The crux of The Stanley Parable is as follows: The narration will tell you what happens next, and you can either do that thing or, in most cases, do some other thing. Or maybe do nothing. The opening of the game, for example, strongly implies that Stanley--a worker drone who seems to push buttons for a living with next to no authority or autonomy in his job--leaves his office. From there, you can walk out of the office immediately, stick around in the office until the narrator pipes up to account for your complete inaction, or close the door leading out of your office, triggering one of the game's many different conclusions. The decisions spin out from there, rarely becoming complicated but definitely becoming more and more ridiculous. You poke at The Stanley Parable and The Stanley Parable pokes back. Restarting the game--whether that's your decision or the narrator's--is part of the game, and the way the story accounts for and occasionally addresses those restarts helps create some mind-bending twists and turns that blow the logic of the scenario apart in a handful of ways. Are you Stanley? Or are you the player controlling Stanley? Depending on the choices you make, the narrator may address you as either.
Of course, none of this would work unless the writing and narration were able to keep you engaged and interested in seeing what else you can find. Both of these aspects are very sharp and keep you exploring around the edges, looking for one more way for the game to react to your current level of obedience/disobedience. There's a dry wit to the writing, which pairs well with the British narrator's performance. His exasperation when you deviate from his instruction feels genuine, but a certain amount of malevolence--or at least utter disdain for Stanley's role in this story--comes through, as well. But, most importantly, The Stanley Parable works because it's funny. Its unexpected turns are best left unexpected, so you'd do well to go into the game a bit blind, but the way it gets fed up with your performance and the ridiculous things it occasionally asks you to do are truly great.

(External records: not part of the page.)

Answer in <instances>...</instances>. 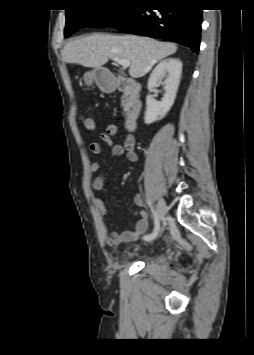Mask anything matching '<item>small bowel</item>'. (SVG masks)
<instances>
[{
    "label": "small bowel",
    "mask_w": 254,
    "mask_h": 355,
    "mask_svg": "<svg viewBox=\"0 0 254 355\" xmlns=\"http://www.w3.org/2000/svg\"><path fill=\"white\" fill-rule=\"evenodd\" d=\"M119 135V129L116 125H109L106 130L101 133V141L109 147V154L111 157H118L125 155L126 158L131 161H137V154L135 152V139L131 134H124L123 144H114L113 137ZM90 150L94 154H100L102 152V146L99 142L93 141L90 143ZM101 168L100 162H94L91 165V171L97 173ZM92 187L95 191H101L104 189V178L102 176H97L92 182ZM94 204L102 217L107 216L108 208L105 205L102 198L95 195ZM134 203L138 207L144 206V200L140 194L134 196ZM134 216L138 218L134 231L125 230L122 232H111L109 234V242L112 245H119L122 243L133 242L141 234L146 233L149 227L148 214L144 210H139L134 213Z\"/></svg>",
    "instance_id": "c3829d8e"
}]
</instances>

It's worth noting that the free, mod version of The Stanley Parable has much of the same foundation as this new, paid version, and you'd certainly get the gist of all this from that previous release. But this isn't just some simple visual makeover. The writing has expanded in some smart, more interesting directions, and the game has evolved to allow (and account for) more deviance on the player's part. The mod feels like a rough draft by comparison--you can see the bones and structure in the older release, but the rewriting and tuning of existing material along with the introduction of new material makes the final product much, much sharper and funnier.
It's a small, very charming release. You could blow it up into something bigger, if you like, and talk about how it serves as commentary on how meaningless player choice in most games actually is, and certainly there's some amount of discussion you could have about the larger context in play. But you don't need to have that conversation to enjoy The Stanley Parable. It works because it's fun to explore the limits of the scenario and see which bits they've written smart, well-delivered dialogue for and how many different "endings" you can come up with as you play around.